Tuesday, November 1, 2016

What if the loser on election night doesn't concede?

Whether the loser of an election sees fit to embrace defeat and publicly concede is mostly immaterial.
"It doesn't have any independent legal effect," Rick Hasen, a University of California-Irvine professor who runs the popular Election Law Blog told CNN. "If he concedes or he doesn't concede, the votes totals will be what they will be."
Recounts are triggered automatically in 20 states and the District of Columbia when the margin of victory is sufficiently narrow, according to different laws in each of those states. The parameters vary -- in Florida and Pennsylvania, it's a margin of 0.5% or less of the total vote, while Michigan requires a deficit of 2,000 votes or less.
According to CNN, the most notable recount in recent times, after the 2000 presidential vote in Florida, began not -- as the Donald Trump campaign has suggested -- at the behest of a litigious and sour Al Gore, but in accordance with the state's predetermined rules for sorting such a narrow vote.
In all, 43 states "permit a losing candidate, a voter, a group of voters or other concerned parties to petition for a recount," according to the National Conference of State Legislatures. But at least a few require the loser to meet some benchmark, like in Idaho where requests are only heard if the margin is less than 0.1%.

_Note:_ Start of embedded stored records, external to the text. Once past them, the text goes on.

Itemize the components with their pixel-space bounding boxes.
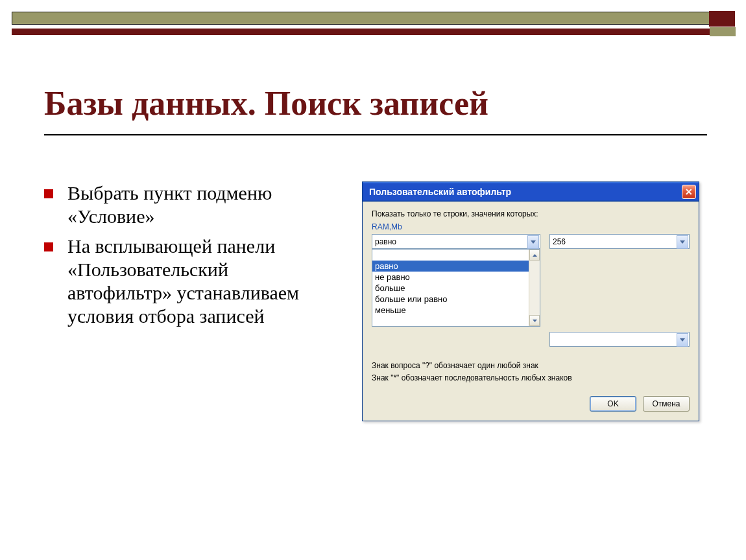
dropdown-option[interactable]: меньше [372,305,529,316]
bullet-marker-icon [44,189,53,198]
bullet-list: Выбрать пункт подменю «Условие» На всплы… [44,181,336,421]
hint-text-1: Знак вопроса "?" обозначает один любой з… [372,360,690,372]
criteria-value: 256 [553,237,566,246]
operator-dropdown-button[interactable] [527,235,539,249]
criteria-value-combobox[interactable]: 256 [549,234,690,249]
close-button[interactable]: ✕ [682,185,696,199]
field-label: RAM,Mb [372,222,690,231]
cancel-button[interactable]: Отмена [643,396,690,412]
chevron-up-icon [533,254,537,257]
bullet-marker-icon [44,242,53,251]
operator-dropdown-list: равно не равно больше больше или равно м… [372,249,540,327]
close-icon: ✕ [685,187,693,197]
dialog-instruction: Показать только те строки, значения кото… [372,209,690,218]
scroll-track[interactable] [529,261,540,315]
slide-title: Базы данных. Поиск записей [44,84,707,135]
dialog-titlebar[interactable]: Пользовательский автофильтр ✕ [363,182,699,202]
operator-combobox[interactable]: равно [372,234,540,249]
slide-decoration [12,12,734,35]
autofilter-dialog: Пользовательский автофильтр ✕ Показать т… [362,181,699,421]
ok-button[interactable]: OK [590,396,636,412]
chevron-down-icon [680,240,685,244]
bullet-text: На всплывающей панели «Пользовательский … [67,235,336,328]
chevron-down-icon [531,240,536,244]
hint-text-2: Знак "*" обозначает последовательность л… [372,372,690,384]
dropdown-option[interactable]: больше или равно [372,294,529,305]
dropdown-scrollbar[interactable] [529,250,540,326]
operator-value: равно [375,237,396,246]
chevron-down-icon [680,338,685,342]
criteria2-dropdown-button[interactable] [677,333,688,347]
bullet-text: Выбрать пункт подменю «Условие» [67,181,336,228]
scroll-down-button[interactable] [529,315,540,326]
dropdown-option[interactable]: равно [372,261,529,272]
dropdown-option[interactable]: больше [372,283,529,294]
criteria-value2-combobox[interactable] [549,332,690,347]
criteria-dropdown-button[interactable] [677,235,688,249]
dialog-title: Пользовательский автофильтр [369,187,511,197]
dropdown-option[interactable] [372,250,529,261]
list-item: Выбрать пункт подменю «Условие» [44,181,336,228]
chevron-down-icon [533,320,537,322]
dropdown-option[interactable]: не равно [372,272,529,283]
list-item: На всплывающей панели «Пользовательский … [44,235,336,328]
scroll-up-button[interactable] [529,250,540,261]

Ultimately, the identity of the new president will be certified by the House and Senate, where electoral votes are traditionally delivered in early January, and formally signed off on by the President of the Senate -- in this case, Vice President Joe Biden. Gore, like Richard Nixon four decades earlier, literally sealed his own fate.
So Trump's statement that "I'll keep you in suspense" is really no suspense at all--whether or not he accepts the outcome will be of little consequence.